Hablar de cualquier obra maestra no es nada fácil, y una obra maestra de cine no escapa a ello. Barry Lyndon constituye, para muchos, una de las obras más logradas del extraordinario director Stanley Kubrick. De hecho, es la película de Kubrick preferida de Martin Scorsese. Una posible trilogía de su magna ópera estaría conformada por esta película, el Dr. Strangelove, o cómo aprendí a no preocuparme y amar a la bomba, y 2001: Una odisea espacial. Desde el punto de vista formal, Barry Lyndon es simplemente perfecta. Recuerdo que las salas de Caracas que proyectaban esta cinta se plenaban de artistas plásticos que acudían a apreciar la belleza estética de cada una de sus tomas. Si se pretendiese extraer una escena de antología de esta película, quien intentase el ejercicio se vería en serios problemas para decidir cuál escena sería seleccionada. Se puede escoger una al azar, sin que todas las demás desmerezcan. La ambientación, el vestuario, el maquillaje, el montaje o edición, la música, la dirección artística y, por supuesto, la dirección del film, todos estos elementos están impecablemente ensamblados para hacer de este film uno de los mejores de la historia del cine, honor que aún no se le ha dado, aunque sí figura entre los mejores 100 filmes del cinema. Personalmente le daría un sitial entre los diez mejores.

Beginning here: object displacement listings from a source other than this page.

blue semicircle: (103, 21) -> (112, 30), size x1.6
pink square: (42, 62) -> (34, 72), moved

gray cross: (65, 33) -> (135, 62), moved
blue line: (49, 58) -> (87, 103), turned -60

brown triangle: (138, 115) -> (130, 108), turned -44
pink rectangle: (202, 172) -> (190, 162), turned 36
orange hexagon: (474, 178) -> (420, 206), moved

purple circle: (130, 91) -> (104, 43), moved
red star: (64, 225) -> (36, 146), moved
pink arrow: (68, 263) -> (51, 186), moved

Kubrick en su corta pero intensa filmografía ha reincidido en trabajos impecables, y en un tema central: la impotencia del hombre común ante los avatares del destino, su exclusión parcial a la hora de forjar su destino y la incertidumbre con que éste le asombra en cada vuelta de esquina. Redmond Barry, al igual que el astronauta Dave en 2001: Una odisea espacial, Jack en El resplandor, Espartaco en el film homónimo, el Dr. Strangelove o el Dr. Bill Harford de Ojos bien cerrados (Eyes wide shut), Alex en La naranja mecánica, y otros personajes de sus historias, no logra controlar su destino, el cual lo conduce azarosamente a lo largo de su vida, de un evento a otro más afortunado o a otro menos afortunado. El epílogo al final la película es claro y contundente al respecto: “... todos estos personajes, buenos o malos, feos o bonitos, ricos o pobres, hoy son iguales”. Independientemente de sus códigos morales, de su recto o corrupto proceder, todos tienen un auge y una caída final. Redmond no es la excepción, si lo fuese sería una cuestión de mero libreto de ficción.

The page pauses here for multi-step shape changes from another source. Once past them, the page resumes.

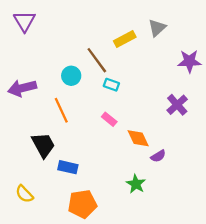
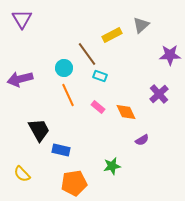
orange line: (61, 110) -> (68, 95), moved
orange diamond: (138, 138) -> (126, 112), moved
green star: (136, 184) -> (112, 166), moved, turned 30

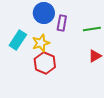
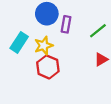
green line: (92, 29) -> (98, 31), turned -30

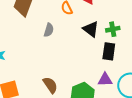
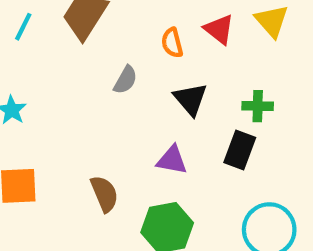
black triangle: (91, 29) -> (191, 99), moved
purple triangle: (105, 80) -> (172, 160), moved

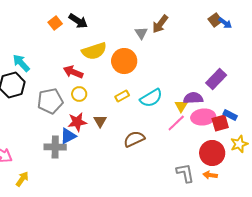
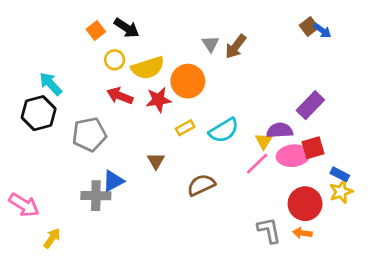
brown arrow: (160, 24) -> (236, 46), moved
yellow circle: (79, 94) -> (115, 60), moved
blue rectangle: (230, 115) -> (340, 174), moved
red star: (77, 122) -> (159, 100), moved
red square: (220, 123) -> (313, 148), moved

No importa lo que el hombre tenga en mente para sí y para los demás, siempre el destino le puede torcer sus intenciones, sean éstas dignas o no. No pocos pensadores tendrían problemas aceptando esto, desde Nietzsche y su superhombre a los pseudo filósofos actuales, de la New Age, quienes nos venden toneladas de libros de “autoayuda” que predican la falacia de que el dueño de su destino es uno mismo. Ortega y Gasset ya se dio cuenta de que era todo lo contrario: de que uno es uno y su circunstancia. Esa circunstancia, de la que no puedo escapar, modela mi destino, hace y deshace lo que puedo ser y puedo hacer. Esa circunstancia no se maneja a mi voluntad, nada más lejos de eso. Pues bien, Kubrick es un devoto de este pensamiento, y Barry Lyndon es bandera del mismo. No en balde no permitía que lo llevasen en automóvil a más de 40 km/h, máxima velocidad para evitar la muerte en un accidente automovilístico. Finalmente, cuando todo termina, cuando llegamos a nuestra predecible finitud, no podemos hacer absolutamente nada, tal como reza aquella recomendación que dice: “no te tomes la vida demasiado en serio, a fin de cuentas no saldrás vivo de ella”.

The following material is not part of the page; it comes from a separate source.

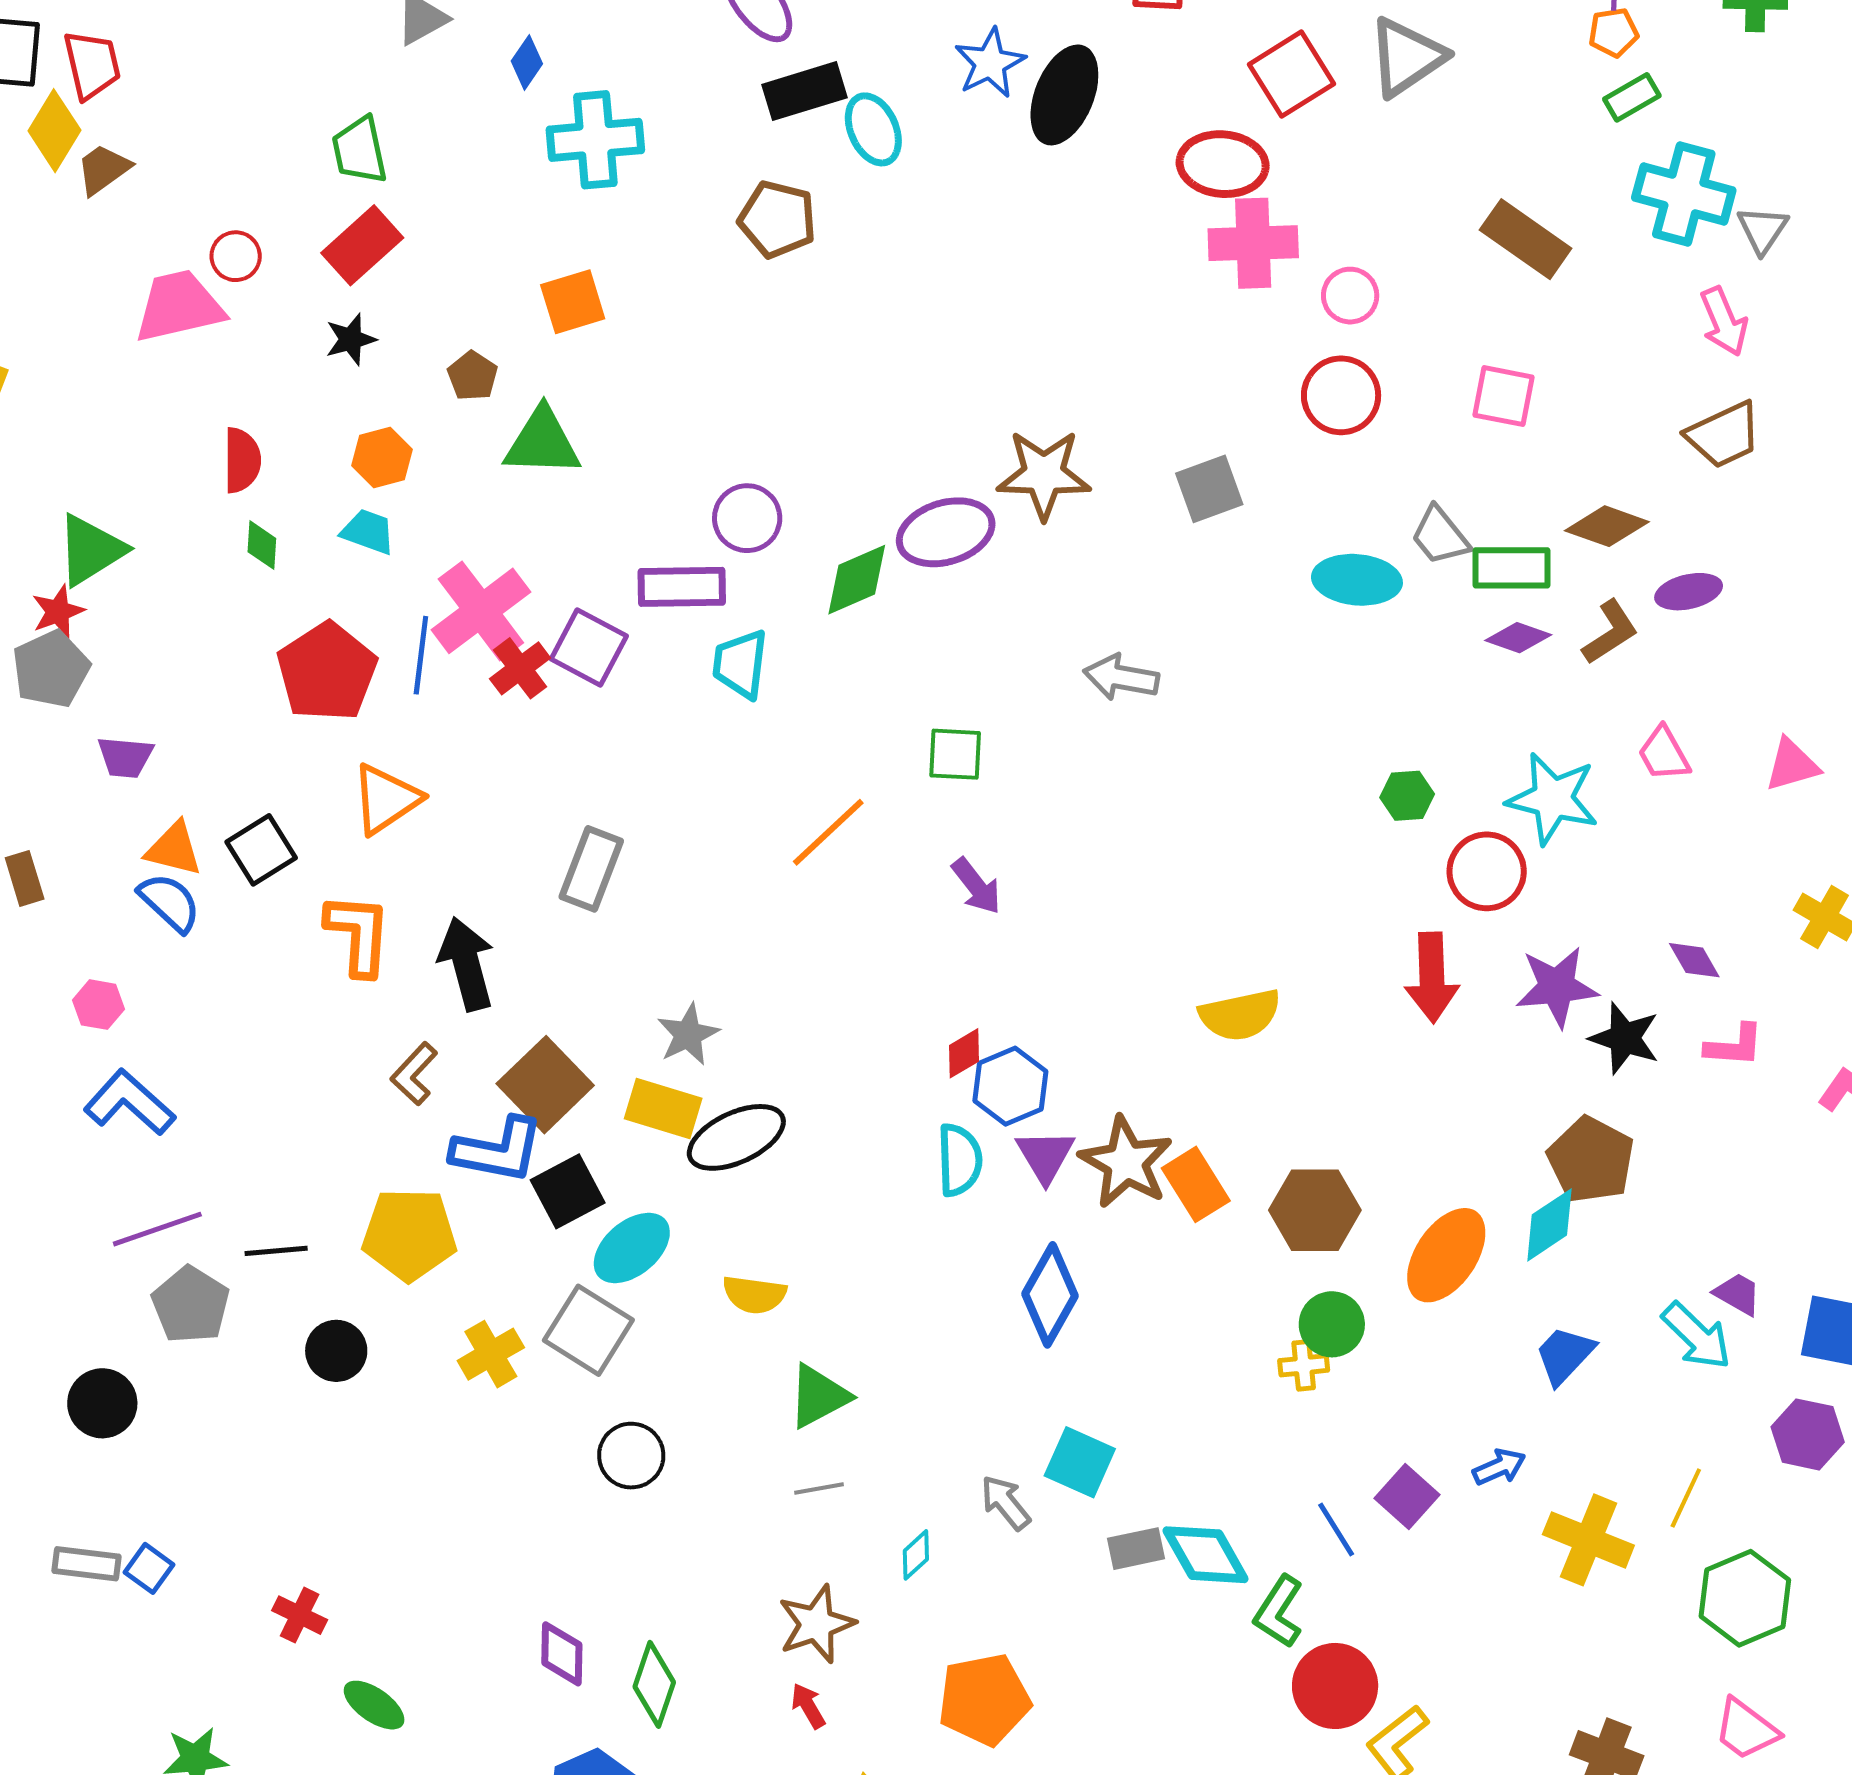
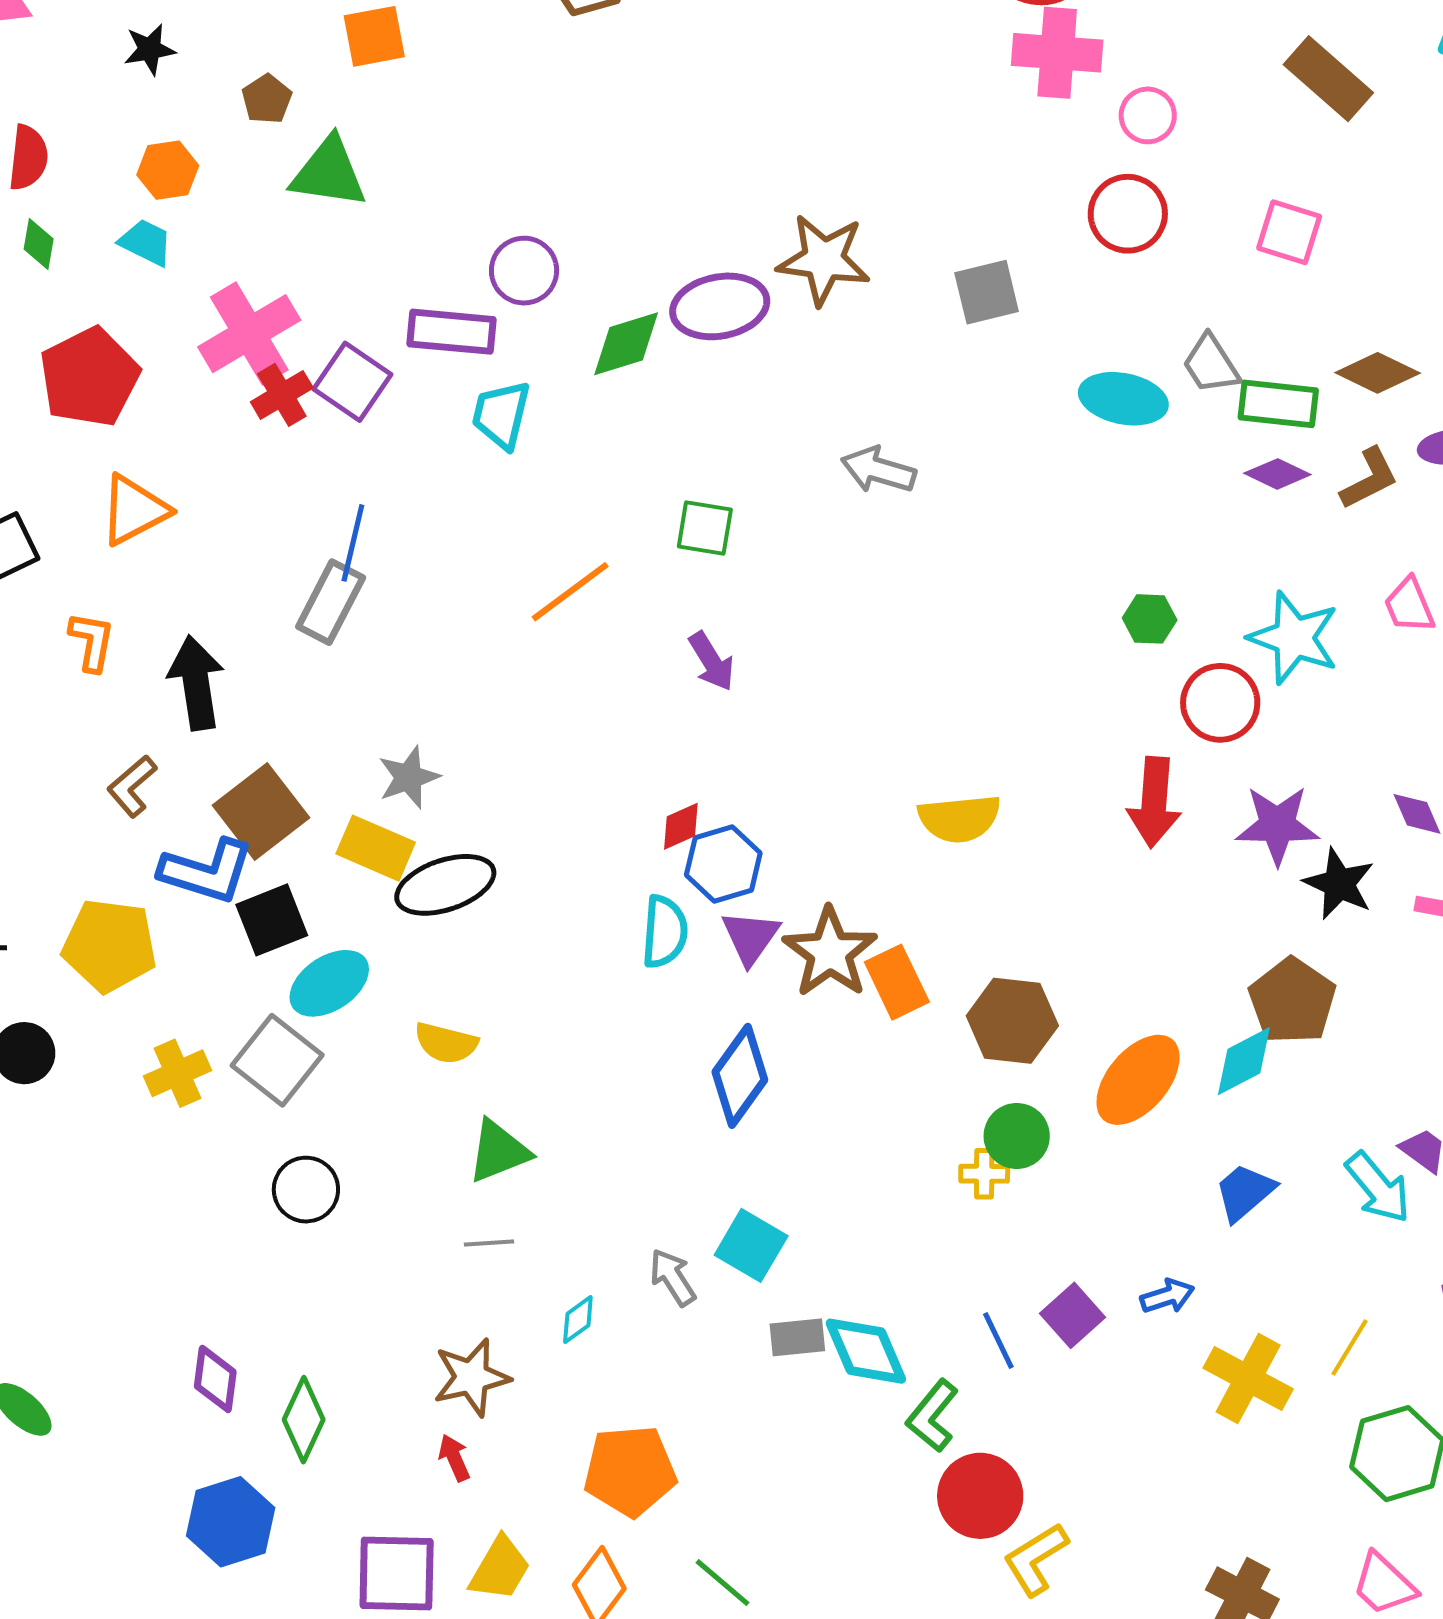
blue line: (421, 655) -> (353, 543), moved
orange L-shape: (358, 934) -> (92, 641), size x0.7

Estamos casi seguros de que, si no hubiese sido Barry Lyndon, sino Napoleón, cuya vida era la que Kubrick quería llevar a la pantalla en lugar de la de Redmond Barry, también hubiese sido una magna cinta. Barry Lyndon es una obra maestra del cine, una joya universal, cuya filosofía de fondo es un estudio de la vida tal como ella se nos presenta. No hay estrellas suficientes para ponderarla, sale de la escala.